А, между тем, железная воля его требует деятельности. Он, не удовольствовавшись войной со шведами, но и не расставаясь надолго с Катеринушкой, без которой постоянно скучал, идет в персидский поход.
Но и оттуда он возвращается больной…
«А подле больного Петра – еще блестящее, еще эффектнее наружность полной, высокой, далеко еще не недужной Екатерины, – говорит цитированный нами выше знаток петровского времени. – Благодаря современным живописным портретам с 1716 по 1724 год, она как живая подымается в нашем воображении. Вот она – то в дорогом серебряной материи платье, в атласном, в оранжевом, то в красном великолепнейшем костюме, в том самом, в котором встречала она день торжества ништадтского мира; роскошная черная коса убрана со вкусом; на алых полных губах играет приятная улыбка; черные глаза блестят огнем, горят страстью; нос слегка приподнятый, выпуклые тонкорозового цвета ноздри, высоко поднятия брови, полные щеки, горящие румянцем, полный подбородок, нежная белизна шеи, плеч, высоко поднятой груди, – все вместе, если это было так в действительности, как изображено на портретах, делало из Екатерины еще в 1720-х годах женщину блестящей наружности.

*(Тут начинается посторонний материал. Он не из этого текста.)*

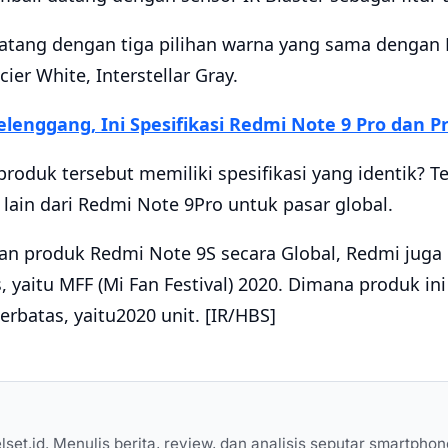
atang dengan tiga pilihan warna yang sama dengan 
cier White, Interstellar Gray.
lenggang, Ini Spesifikasi Redmi Note 9 Pro dan P
roduk tersebut memiliki spesifikasi yang identik? T
in dari Redmi Note 9Pro untuk pasar global.
an produk Redmi Note 9S secara Global, Redmi jug
, yaitu MFF (Mi Fan Festival) 2020. Dimana produk in
rbatas, yaitu2020 unit. [IR/HBS]
elset.id. Menulis berita, review, dan analisis seputar smartphon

«Печалуясь» в цидулках к мужу на постоянную почти с ним разлуку, Екатерина, как мы видели, выражала эту печаль в форме шутки, среди разных прибауток и балагурств: дело в том, что, по характеру своему, она не была способна всецело отдаться одному человеку, тосковать, терзаться, серьезно ревновать его; притом и набегавшая тоска рассеивалась интимным другом, Виллимом Монсом, с его фамилией.